Fish oil factories in Peru with Norwegian investors have been found to endanger the environment and health, reports say.
The oil can be found in many of the Omega-3 capsules sold in Norway. A lot of these pills sold do not contain cod liver oil made from fish from Lofoten, but from anchovies caught in Peru.
Peru is the world’s largest producer of fish oil. However, the product results in waste that is a danger to the environment as well as the local people who live near the factories.
NRK’s Consumer Inspectors (FBI) documented how waste from the factories has damaged the marine life along the coast of Peru.
"The seabed smells of sulphur. It is full of jelly-like, bacterial saturated organic matter. There is no life there,” environmentalist Stefan Austermühle says following his ten-metre deep dive with the broadcaster’s cameraman.
The fishermen are now being forced to fish further away as no marine life can survive close to the factories. Some release caustic soda.
Other locals have found another way to earn money, meanwhile. Having made holes in factory waste pipes themselves, men, women and even children use ladles or their bare hands to collect the grease and sell it as fuel. Approximately 600 families make a living from this, mostly anglers.
Oscar Eduardo Saenz Armas is one of the leaders of these “fat workers”. He spoke to NRK about the factories.
“The problem is that companies began releasing acid and sodium carbonate into the sea. All the businesses are helping to pollute the sea. They are lying if they say they do not pollute,” he alleges.

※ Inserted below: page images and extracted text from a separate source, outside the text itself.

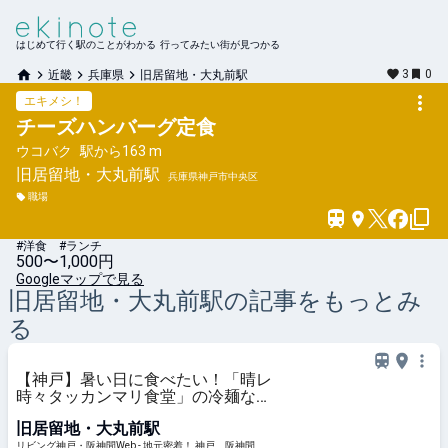
はじめて行く駅のことがわかる 行ってみたい街が見つかる
3
0
近畿
兵庫県
旧居留地・大丸前駅
エキメシ！
チーズハンバーグ定食
ウコバク
駅から
163 m
旧居留地・大丸前
駅
兵庫県神戸市中央区
職場
#洋食 #ランチ
500〜1,000円
Googleマップで見る
旧居留地・大丸前
駅の記事をもっとみ
る
【神戸】暑い日に食べたい！「晴レ
時々タッカンマリ食堂」の冷麺など
夏季限定ランチを紹介
旧居留地・大丸前駅
リビング神戸・阪神間Web - 地元密着！ 神戸、阪神間、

It is not just the waste that is causing problems. Smoke released from the factories is also causing health concerns. The FBI inspection discovered many of the local children had sores and rashes caused by the exposure to the smoke.
“Inhaling the smoke causes infections and allergic reactions. The most serious is the impairment of breathing capacity in the form of pulmonary fibrosis. Children are the most vulnerable and the most susceptible to respiratory problems,” says Dr. Ramon de la Cruz, county medical officer for the Ancash region of Chimbote who has seen the problems caused by pollution.
According to NRK, two Norwegian companies have heavy ownership interests in 13 of Peru’s fish oil factories; the Austral Group, a sister company to Austevoll Seafood, one of whose factories is in Pisco, and Copeinca, with a factory in Chimbote in addition to other places. The factories along Peru’s coastline both produce fish oil and meal from anchovies.
Public documents the broadcaster was permitted access to show all of the legal breaches committed by companies over a four-year period from 2006.
Some of the offences include illegal fishing, fishing for fry, emissions from factories and manipulating fish catch weights. Both the Austral Group and Copeinca are listed for 352 of some of these offences. In response to NRK’s revelations, only one company, Copeinca “has promised to improve matters”.
“The fishing sector is working very hard not to pollute the bays and harbours. By the end of the year, we would have started work on laying a pipeline almost eight kilometres out to sea where you have been in Chimbote so that we can diffuse the discharge in deep water,” says Managing Director Pablo Trapunsky in Peru.
Austevoll Seafood has declined requests for interview, as have importers and refiners of fish oil in Norway Epax and GC Reiber. Ayanda, one of the companies producing the actual Omega 3 capsules has also refused NRK’s requests.